According to the data, Mac OS X Intel saw it share rise sharply from a 0.84 percent share in September to a 1.12 percent share during the month of October. Similarly, Mac OS X for PowerPC rose from a 3.88 percent share to 4.09 percent share.
The only other operating systems to increase their share of the OS usage market were Windows XP, which inched up 0.06 percent to 84.62 percent, and Windows Vista (beta), up 0.03 percent to 0.09 percent.
Windows 2000, Windows 98, Windows Me, Windows NT, and Linux all reflected slight share loss during the month. Of the five, Windows 2000 saw the largest decline from a 6.08 percent share to a 5.79 percent share.
Apple's Mac OS X Intel share gains underscore the company's extremely successful transition to Intel processors, which began in January and wrapped up during the first half of August.

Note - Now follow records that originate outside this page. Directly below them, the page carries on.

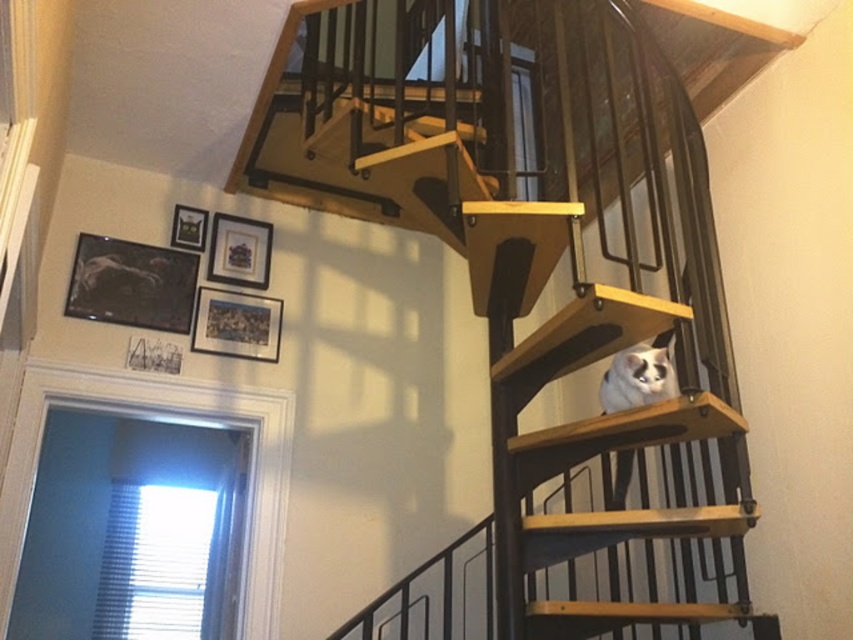 Question: Is wooden stairs at center further to the viewer compared to white fur cat at upper right?

Choices:
 (A) no
 (B) yes

Answer: (A)

Question: Is wooden stairs at center positioned in front of white fur cat at upper right?

Choices:
 (A) yes
 (B) no

Answer: (A)

Question: Which object is farther from the camera taking this photo?

Choices:
 (A) white fur cat at upper right
 (B) wooden stairs at center

Answer: (A)

Question: Can you confirm if wooden stairs at center is bigger than white fur cat at upper right?

Choices:
 (A) no
 (B) yes

Answer: (B)

Question: Which point is farther to the camera?

Choices:
 (A) (669, 188)
 (B) (613, 364)

Answer: (A) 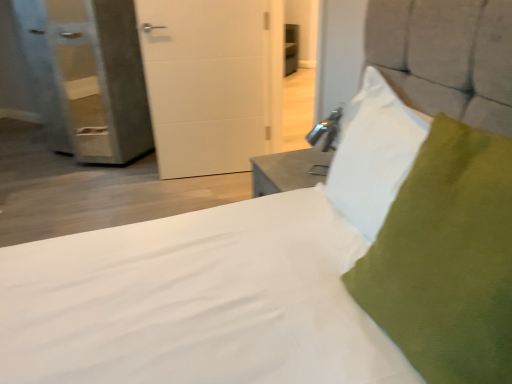 What do you see at coordinates (447, 259) in the screenshot? I see `green fabric pillow at upper right, placed as the second pillow when sorted from back to front` at bounding box center [447, 259].

This screenshot has height=384, width=512. In order to click on green fabric pillow at upper right, placed as the second pillow when sorted from back to front in this screenshot , I will do `click(447, 259)`.

Are textured gray pillow at upper right, the 2th pillow when ordered from front to back, and green fabric pillow at upper right, acting as the first pillow starting from the front, beside each other?

textured gray pillow at upper right, the 2th pillow when ordered from front to back, and green fabric pillow at upper right, acting as the first pillow starting from the front, are not in contact.

Is textured gray pillow at upper right, which ranks as the 1th pillow in back-to-front order, wider or thinner than green fabric pillow at upper right, acting as the first pillow starting from the front?

In the image, textured gray pillow at upper right, which ranks as the 1th pillow in back-to-front order, appears to be more narrow than green fabric pillow at upper right, acting as the first pillow starting from the front.

Locate an element on the screen. pillow located below the textured gray pillow at upper right, which ranks as the 1th pillow in back-to-front order (from the image's perspective) is located at coordinates (447, 259).

Does white matte door at center turn towards textured gray pillow at upper right, the 2th pillow when ordered from front to back?

Yes, white matte door at center is aimed at textured gray pillow at upper right, the 2th pillow when ordered from front to back.

Which is more to the right, white matte door at center or textured gray pillow at upper right, which ranks as the 1th pillow in back-to-front order?

Positioned to the right is textured gray pillow at upper right, which ranks as the 1th pillow in back-to-front order.

Between white matte door at center and textured gray pillow at upper right, the 2th pillow when ordered from front to back, which one has more height?

white matte door at center.

From a real-world perspective, is white matte door at center under textured gray pillow at upper right, which ranks as the 1th pillow in back-to-front order?

Yes, from a real-world perspective, white matte door at center is below textured gray pillow at upper right, which ranks as the 1th pillow in back-to-front order.

Looking at the image, does green fabric pillow at upper right, acting as the first pillow starting from the front, seem bigger or smaller compared to textured gray pillow at upper right, which ranks as the 1th pillow in back-to-front order?

Clearly, green fabric pillow at upper right, acting as the first pillow starting from the front, is larger in size than textured gray pillow at upper right, which ranks as the 1th pillow in back-to-front order.

Based on the photo, from the image's perspective, is green fabric pillow at upper right, placed as the second pillow when sorted from back to front, located beneath textured gray pillow at upper right, the 2th pillow when ordered from front to back?

Yes.

In terms of height, does green fabric pillow at upper right, acting as the first pillow starting from the front, look taller or shorter compared to textured gray pillow at upper right, which ranks as the 1th pillow in back-to-front order?

Clearly, green fabric pillow at upper right, acting as the first pillow starting from the front, is taller compared to textured gray pillow at upper right, which ranks as the 1th pillow in back-to-front order.

Based on the photo, considering the relative positions of green fabric pillow at upper right, acting as the first pillow starting from the front, and textured gray pillow at upper right, the 2th pillow when ordered from front to back, in the image provided, is green fabric pillow at upper right, acting as the first pillow starting from the front, in front of textured gray pillow at upper right, the 2th pillow when ordered from front to back,?

Yes, it is.

In the scene shown: Considering the sizes of objects textured gray pillow at upper right, the 2th pillow when ordered from front to back, and white matte door at center in the image provided, who is thinner, textured gray pillow at upper right, the 2th pillow when ordered from front to back, or white matte door at center?

white matte door at center.

Measure the distance between textured gray pillow at upper right, the 2th pillow when ordered from front to back, and white matte door at center.

A distance of 1.56 meters exists between textured gray pillow at upper right, the 2th pillow when ordered from front to back, and white matte door at center.

Where is `the 1st pillow in front when counting from the white matte door at center`? The width and height of the screenshot is (512, 384). the 1st pillow in front when counting from the white matte door at center is located at coordinates (373, 153).

Does textured gray pillow at upper right, which ranks as the 1th pillow in back-to-front order, turn towards white matte door at center?

No, textured gray pillow at upper right, which ranks as the 1th pillow in back-to-front order, is not facing towards white matte door at center.

Considering the relative sizes of green fabric pillow at upper right, placed as the second pillow when sorted from back to front, and white matte door at center in the image provided, is green fabric pillow at upper right, placed as the second pillow when sorted from back to front, shorter than white matte door at center?

Yes, green fabric pillow at upper right, placed as the second pillow when sorted from back to front, is shorter than white matte door at center.

Is green fabric pillow at upper right, acting as the first pillow starting from the front, at the right side of white matte door at center?

Correct, you'll find green fabric pillow at upper right, acting as the first pillow starting from the front, to the right of white matte door at center.

The height and width of the screenshot is (384, 512). In order to click on the 2nd pillow counting from the right side of the white matte door at center in this screenshot , I will do `click(447, 259)`.

Are white matte door at center and green fabric pillow at upper right, acting as the first pillow starting from the front, far apart?

Yes.

There is a white matte door at center. At what (x,y) coordinates should I click in order to perform the action: click on the 1st pillow above it (from a real-world perspective). Please return your answer as a coordinate pair (x, y). Looking at the image, I should click on (447, 259).

Between white matte door at center and green fabric pillow at upper right, placed as the second pillow when sorted from back to front, which one has larger width?

green fabric pillow at upper right, placed as the second pillow when sorted from back to front.

From a real-world perspective, is white matte door at center positioned above or below green fabric pillow at upper right, placed as the second pillow when sorted from back to front?

In terms of real-world spatial position, white matte door at center is below green fabric pillow at upper right, placed as the second pillow when sorted from back to front.

This screenshot has height=384, width=512. I want to click on pillow lying below the textured gray pillow at upper right, the 2th pillow when ordered from front to back (from the image's perspective), so click(447, 259).

Locate an element on the screen. This screenshot has height=384, width=512. door below the textured gray pillow at upper right, which ranks as the 1th pillow in back-to-front order (from a real-world perspective) is located at coordinates (212, 82).

Considering their positions, is green fabric pillow at upper right, placed as the second pillow when sorted from back to front, positioned closer to textured gray pillow at upper right, which ranks as the 1th pillow in back-to-front order, than white matte door at center?

The object closer to textured gray pillow at upper right, which ranks as the 1th pillow in back-to-front order, is green fabric pillow at upper right, placed as the second pillow when sorted from back to front.

From the image, which object appears to be nearer to green fabric pillow at upper right, acting as the first pillow starting from the front, white matte door at center or textured gray pillow at upper right, which ranks as the 1th pillow in back-to-front order?

The object closer to green fabric pillow at upper right, acting as the first pillow starting from the front, is textured gray pillow at upper right, which ranks as the 1th pillow in back-to-front order.

When comparing their distances from textured gray pillow at upper right, which ranks as the 1th pillow in back-to-front order, does white matte door at center or green fabric pillow at upper right, placed as the second pillow when sorted from back to front, seem closer?

green fabric pillow at upper right, placed as the second pillow when sorted from back to front, is closer to textured gray pillow at upper right, which ranks as the 1th pillow in back-to-front order.

Looking at the image, which one is located closer to white matte door at center, textured gray pillow at upper right, the 2th pillow when ordered from front to back, or green fabric pillow at upper right, placed as the second pillow when sorted from back to front?

textured gray pillow at upper right, the 2th pillow when ordered from front to back, is positioned closer to the anchor white matte door at center.

Consider the image. Which object lies nearer to the anchor point green fabric pillow at upper right, acting as the first pillow starting from the front, textured gray pillow at upper right, the 2th pillow when ordered from front to back, or white matte door at center?

The object closer to green fabric pillow at upper right, acting as the first pillow starting from the front, is textured gray pillow at upper right, the 2th pillow when ordered from front to back.

From the image, which object appears to be farther from white matte door at center, green fabric pillow at upper right, placed as the second pillow when sorted from back to front, or textured gray pillow at upper right, the 2th pillow when ordered from front to back?

green fabric pillow at upper right, placed as the second pillow when sorted from back to front, is positioned further to the anchor white matte door at center.

This screenshot has width=512, height=384. I want to click on pillow positioned between green fabric pillow at upper right, acting as the first pillow starting from the front, and white matte door at center from near to far, so click(373, 153). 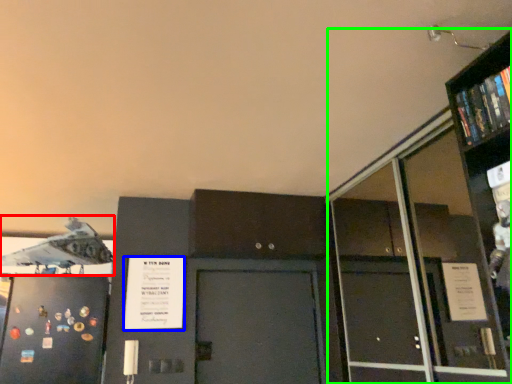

During Apple's last fiscal quarter ended September, the Cupertino, Calif.-based company said it shipped a total of 1,610,000 Macintosh computers, the most ever during a three-month period in its corporate history.
Net Application's October operating system data would indicate that sales of Macs continued at a record pace during the month, in excess of 600,000 new systems.
Sales are Apple's Intel Macs during the 2006 holiday quarter are expected to best those posted during the December quarter when Apple releases its next set of quarterly results in mid-Janaury.
17 Comments
How the heck is that even possible? Were there that many more PCs than Macs taken out of service last month?
Maybe it's professionals who still need PowerPC apps (e.g. Photoshop), who took advantage of people selling their G5's to buy Mac Pro's.
Edit: No wait, that would make it stay the same. Maybe it's the advertising campaign and the iPod halo effect then. Remember that Apple's store is still selling PowerMac G5s.
Sorry for that, but I have to smile when I see the last graph. From 0% to 1% ... ok, it is "sharply", but ... ahem ... lets say it's still not too much
I think it could be the systems that used to be used for Pro apps at work being sold off and a more conventional user uses it for web stuff more than the previous user. I was one of those people, I bought a dual G5 from a local publishing house for $450 a couple months ago.
If the graph continues exponentially like that we'll have 3% share in January. Let's hope.